“要搁在往常,那绝对是没有用的,大概粥饼抢完了书基本没人来领。可你想想,眼下时局是什么样的,金人就在外面打着,城内个个都惶恐着,连朝廷怕都双腿打着颤颤。我们要在这个时候打出抵抗外敌,俘虏金人这样鼓舞人心的旗号,保准当天来的不仅仅是一群乞丐和平民,那些书生义士也会来。”
初真恍然大悟道:“原来你打的是这个主意啊!不过,这回造势怕是费了不少银子吧?单单这一堆书都花了不少吧?”
“那你就想错了!”
宝梳拍了拍手下的书堆笑道,“要花贵了我不心疼吗?最近城里无论哪家书局都生意冷清无人光顾,那些书生都弃了书本不读了,天天忧着国破家亡,所以我一说要买书,那些书局的老板简直是趋之若鹜,折上加折。你猜猜这堆书花了多少?”
“少说也得个八十两吧?”
宝梳比划出了三根指头,得意地笑道:“错,就三十两而已!”
“三十两?哇!”
海樱上下左右地打量着那堆书吃惊道,“三十两就买回这么多书?你行啊,宝梳!那些书局的老板怕是连本儿都折在里面了吧?”
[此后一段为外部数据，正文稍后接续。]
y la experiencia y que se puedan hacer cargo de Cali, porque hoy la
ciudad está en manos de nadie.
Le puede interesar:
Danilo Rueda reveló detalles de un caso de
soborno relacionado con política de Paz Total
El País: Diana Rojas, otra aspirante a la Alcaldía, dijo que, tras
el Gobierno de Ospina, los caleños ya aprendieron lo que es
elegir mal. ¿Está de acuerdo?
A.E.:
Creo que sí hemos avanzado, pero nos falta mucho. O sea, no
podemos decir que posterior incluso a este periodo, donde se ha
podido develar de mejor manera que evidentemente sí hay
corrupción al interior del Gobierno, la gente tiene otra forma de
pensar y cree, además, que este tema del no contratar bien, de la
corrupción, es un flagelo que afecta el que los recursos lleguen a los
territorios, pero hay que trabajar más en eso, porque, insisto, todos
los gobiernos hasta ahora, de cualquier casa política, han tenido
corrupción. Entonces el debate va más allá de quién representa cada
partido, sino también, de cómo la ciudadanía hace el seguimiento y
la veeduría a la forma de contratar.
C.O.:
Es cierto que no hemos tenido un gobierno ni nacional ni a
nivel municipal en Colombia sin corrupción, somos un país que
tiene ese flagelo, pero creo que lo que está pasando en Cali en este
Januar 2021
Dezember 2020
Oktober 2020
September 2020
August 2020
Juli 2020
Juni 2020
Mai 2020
“都是滞销货,卖不出去,有人买他们高兴还来不及呢!行了,都别废话了!打起精神来,好好把灵隐寺布施的事情办了,事成了我再请大家吃大餐!”
“好嘞!”
☆、布施受阻
绣娘们立马行动了起来,找出抹布围坐成一圈细心地擦了起来,有的还一边擦一边看了起来。初真把宝梳叫到了一边问道:“说实话,这样造势是行,但万一造了势也不见收效怎么办?其实这几日我也在思量,江南本来就是苏绣为主的地方,外来刺绣并不讨好,要不然我们也转做苏绣吧?本来我们绣娘手艺就好,请几个大师傅来指点,应该费不了多少工夫的。”
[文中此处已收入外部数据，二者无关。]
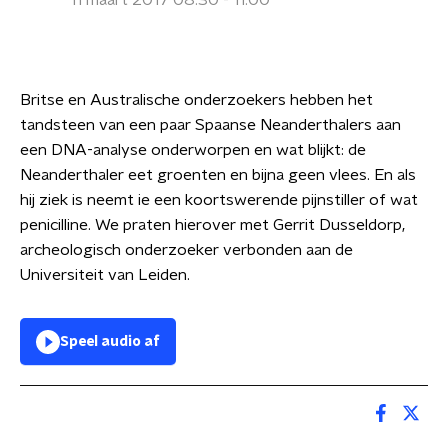
11 maart 2017 08:30 - 11:00
Britse en Australische onderzoekers hebben het
tandsteen van een paar Spaanse Neanderthalers aan
een DNA-analyse onderworpen en wat blijkt: de
Neanderthaler eet groenten en bijna geen vlees. En als
hij ziek is neemt ie een koortswerende pijnstiller of wat
penicilline. We praten hierover met Gerrit Dusseldorp,
archeologisch onderzoeker verbonden aan de
Universiteit van Leiden.
Speel audio af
“这我也考虑过,但如此一来,我们巧绣社便跟其他小绣房如出一辙,没什么特色了。到头来,我们还是得像那些小绣房一样苟延残喘,捡那六家大绣房剩下的单子,那得挣扎到什么时候去了?所以,我觉得不能转,一转我们什么特色都没了,倒不如咬紧牙关挺过眼前的难关。”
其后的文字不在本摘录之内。